Endurance on the other hand was built in a conventional way with vertical topsides. Only the bow and stern section were flared enough to generate some uplift. But with ice pressure concentrated on the side shell that locks the boat in place, there is no way that enough
lift can be generated to get the boat on top of the ice. Thus the pressure can built up, and there is no hull structure capable of withstanding full ice pressure in open ocean. The Nansen approach was scientific and had proper
funding and time to get a ship purpose built. The Endurance was literally a boat that was available at the time they wanted to leave.
The idea of Nansen to attempt this drift came from the Jeannette disaster. The Jeannette got trapped in the ice near Wrangel Island in the Russian Arctic and got crushed after two years of drifting in the ice. A small part of the crew made it back to land, but most perished. about 3 years later, some of the wreckage was found on the
East Coast of
Greenland. This confirmed Nansen (and others) theory that there is a transpolar ocean
current in the Arctic ocean and that it goes roughly from the Bering Strait to the
Denmark strait. Nansen needed a ship that would survive ice pressure and that could comfortably hold a crew to drift for 3 to 5 years. Being a scientist himself he of course made it a scientific expedition. They did collect invaluable baseline data about the Arctic that is still used today as reference material.

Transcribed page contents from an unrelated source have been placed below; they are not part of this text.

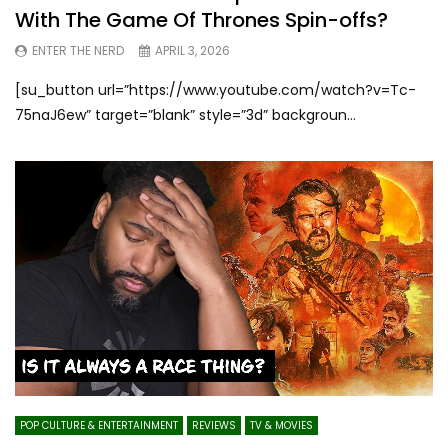
With The Game Of Thrones Spin-offs?
ENTER THE NERD
APRIL 3, 2026
[su_button url=”https://www.youtube.com/watch?v=Tc-
75naJ6ew” target=”blank” style=”3d” backgroun...
POP CULTURE & ENTERTAINMENT
REVIEWS
TV & MOVIES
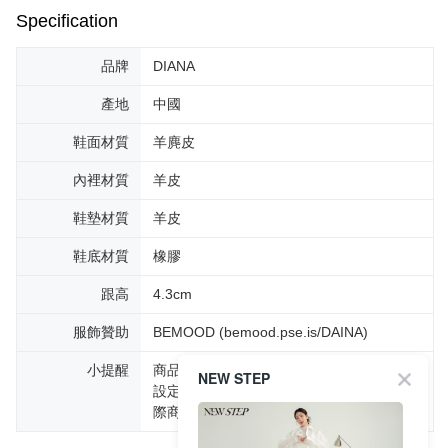
Specification
品牌
DIANA
產地
中國
鞋面材質
羊麂皮
內裡材質
羊皮
鞋墊材質
羊皮
鞋底材質
橡膠
跟高
4.3cm
服飾贊助
BEMOOD (bemood.pse.is/DAINA)
小提醒
商品圖片顏色會因拍攝燈光環境或個人螢幕
NEW STEP
設定不同，而造成部份色差現象，顏色以實
際商品為主。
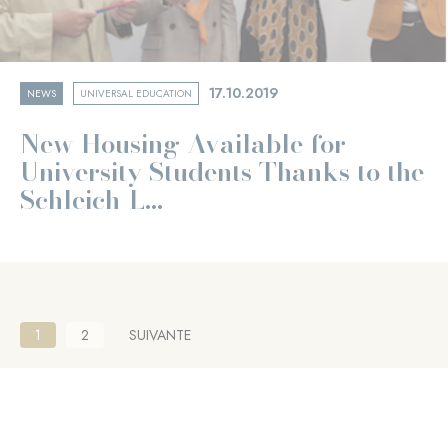
17.10.2019
NEWS
UNIVERSAL EDUCATION
New Housing Available for
University Students Thanks to the
Schleich-L...
Pagination
Current
1
Page
2
NEXT
SUIVANTE
page
PAGE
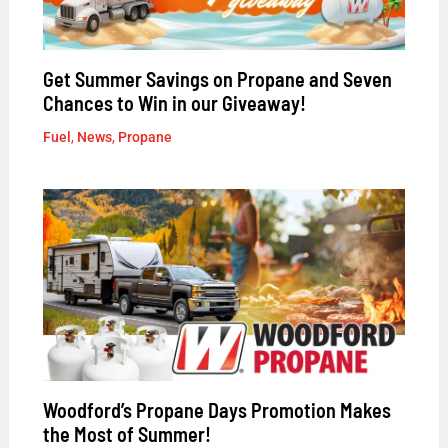
Get Summer Savings on Propane and Seven
Chances to Win in our Giveaway!
Fuel
,
News
,
Propane
Woodford’s Propane Days Promotion Makes
the Most of Summer!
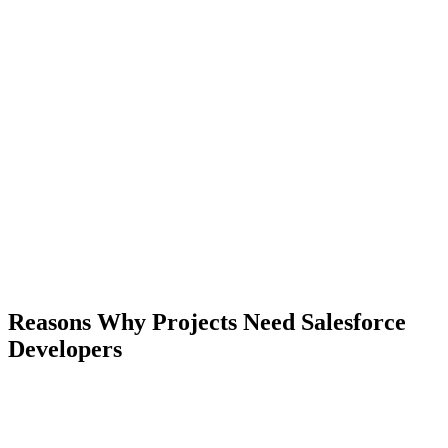
Reasons Why Projects Need Salesforce
Developers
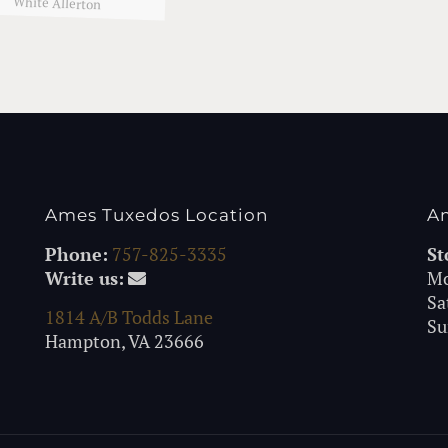
White Allerton
Ames Tuxedos Location
A
Phone:
757-825-3335
St
Write us:
Mo
Sa
1814 A/B Todds Lane
Su
Hampton, VA 23666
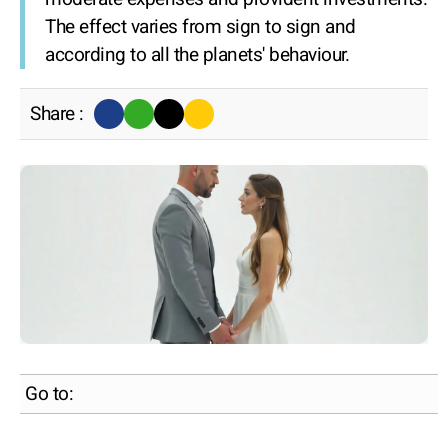
The effect varies from sign to sign and
according to all the planets' behaviour.
Share :
Go to:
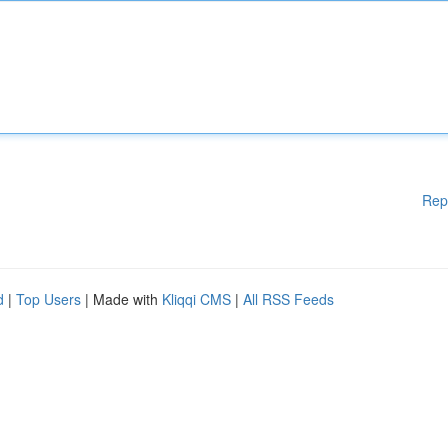
Rep
d
|
Top Users
| Made with
Kliqqi CMS
|
All RSS Feeds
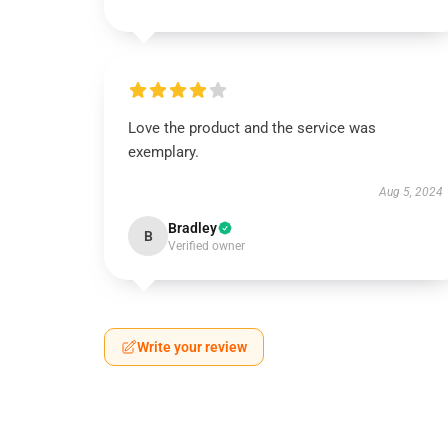
Love the product and the service was
exemplary.
Aug 5, 2024
Bradley
B
Verified owner
Write your review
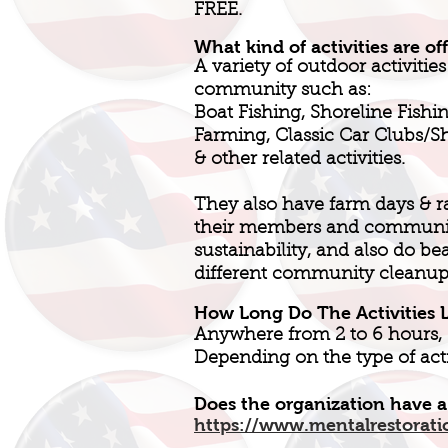
FREE.
What kind of activities are of
A variety of outdoor activities
community such as:
Boat Fishing, Shoreline Fishin
Farming, Classic Car Clubs/
& other related activities.
They also have farm days & r
their members and community
sustainability, and also do be
different community cleanup
How Long Do The Activities L
Anywhere from 2 to 6 hours,
Depending on the type of acti
Does the organization have a
https://www.mentalrestorati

Fast forward a fat hundred years and there is 'Tara' (Ex 'Antarctica', ex 'Seamaster'). A 36m french sailing ship that was built for the exact same purpose as Nansen. In 2006 it set off to do the same drift, repeat the same experiments and a bunch more. Instead of the 3 years it took the Fram, Tara was out in about a year and a half, mostly due to the fact that almost 75% of the ice volume in the Arctic has already disappeared, making the distance shorter and the ice move faster on the currents because of less resistance on the shore lines of
Greenland and
Canada.
Last year an icebreaker from the university of Bremen did a one year drift as well to collect data in the north.
As of today, 4 crewed vessels have done an arctic drift (or Nansen drift) as well as one unmanned boat. A Russian icebreaker with
engine failure was abandoned in the 80ies(i believe) in the Russian Arctic and was picked up again off the caost of East Greenland the next year.
We just started the construction of a drift capable sailing vessel as well. 25m long, and perhaps we will set off to do something similar as Fram and Tara. The nearby future will tell more
On the first page of this thread was a picture of Tranquilo, a Bestevear frozen in the ice on Ellesmere Island. That is however a 'regular' sailboat that was built to
winter in cold places. These kind of
boats cannot withstand ice pressure in open ocean. Wintering in the arctic on such
boats is only possible when anchored in a sheltered bay without ice movement and pretty much any boat is capable of doing such a wintering. Two totally different ways of wintering a boat in the ice that have very different demands of the hull shape and the hull structure.